Another effect of the curfew on Indian education has been a dramatic rise in the number of students dropping out. For most poor families, the economic fallout from the lockdown resulted in unemployment and a decline in earning power. Children were forced to drop out of school as a result, forcing them into the job market.
The Mid-Day Meal (MDM) programme, which aimed to provide food for students in government schools, was also lost as a result of the lockdown and subsequent school closure.
Ramesh Nishank, the Union Minister of Human Resource Development, announced an increased allocation of funds of Rs. 1700 crores to ensure the provision of MDMs to students even during the lockdown. During the lockout, however, it was discovered that 40% of the qualifying children did not receive MDMs. On the 1st of February 2021, Finance Minister Nirmala Sitharaman introduced the Union Budget 2021, which outlined the allocation of funds to various sectors. The budgetary allocation for the government’s flagship education programme, Samagra Shiksha Abhyaan, has been reduced from Rs. 38,751 crores to Rs. 31,050 crores for the coming fiscal year. If the government fails to place a high priority on public education, the detrimental consequences will last for generations and decades. Unemployment would eventually rise, affecting almost every part of society and the economy.

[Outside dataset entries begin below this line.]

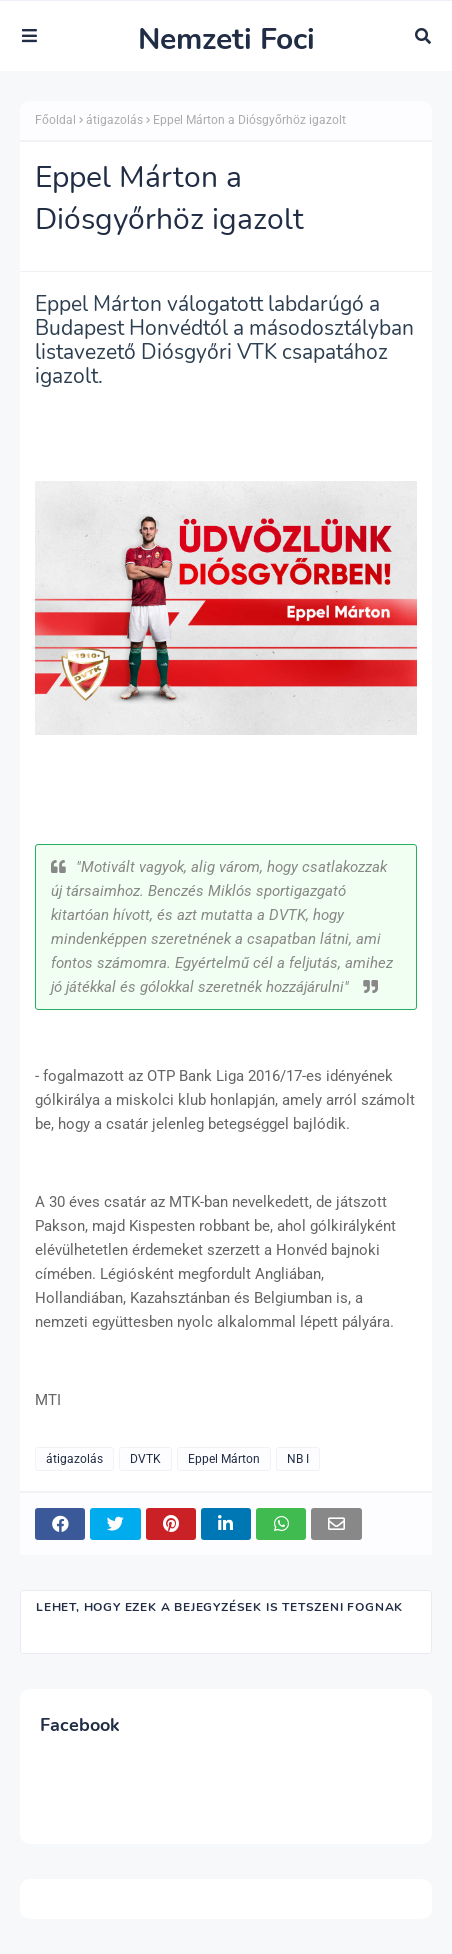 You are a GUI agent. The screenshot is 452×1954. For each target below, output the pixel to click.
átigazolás (114, 120)
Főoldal (55, 120)
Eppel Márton (224, 1459)
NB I (298, 1459)
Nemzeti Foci (226, 39)
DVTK (145, 1459) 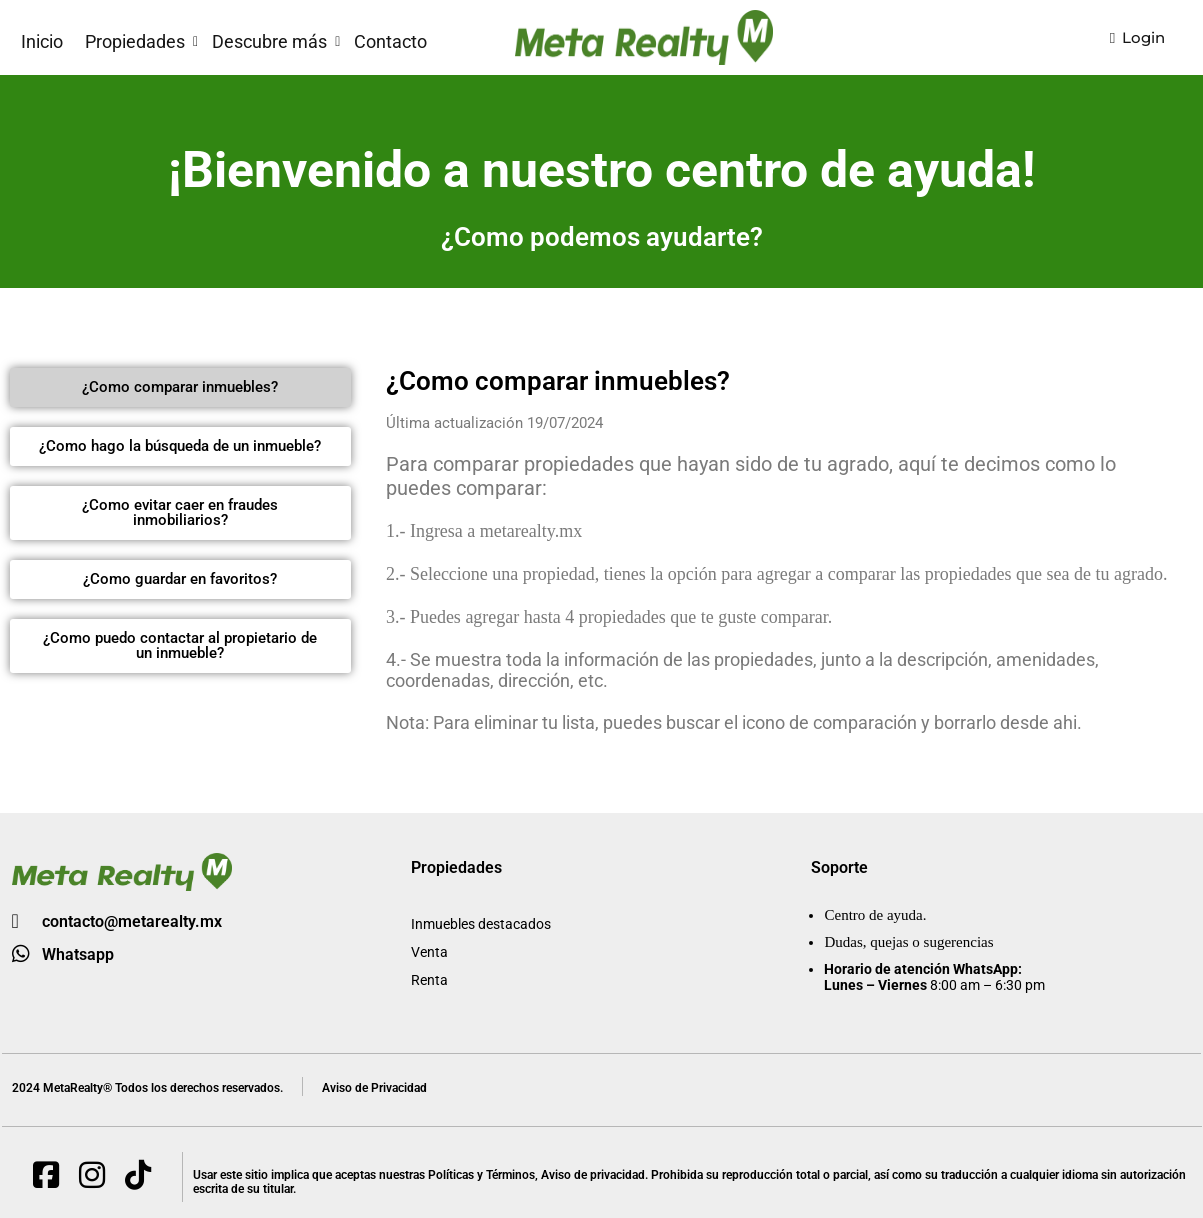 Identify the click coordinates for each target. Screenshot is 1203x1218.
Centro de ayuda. (875, 915)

Thanks to the lockdown, schooling took on a new structure overnight, requiring students and teachers to navigate a novel system of adjusting to an online education forum. Humans are social animals that rely on face-to-face communication for successful communication, and the educational field is no exception. In the absence of this face-to-face learning, ground-level proficiency is broken, especially for students studying fundamental concepts and skills that they will need during their lives at the elementary level. Furthermore, students’ practical effectiveness in the field of STEM, where conceptual comprehension and practical applications are at the center of learning, has decreased.
The curfew has forever changed the face of Indian education. The advantages of the blended learning system are only available to those in the upper echelons of society, making the rest unprotected. The issue of quality education accessibility has always existed in the Indian system; it is only now that it has been exacerbated in the face of the pandemic and revealed for all to see.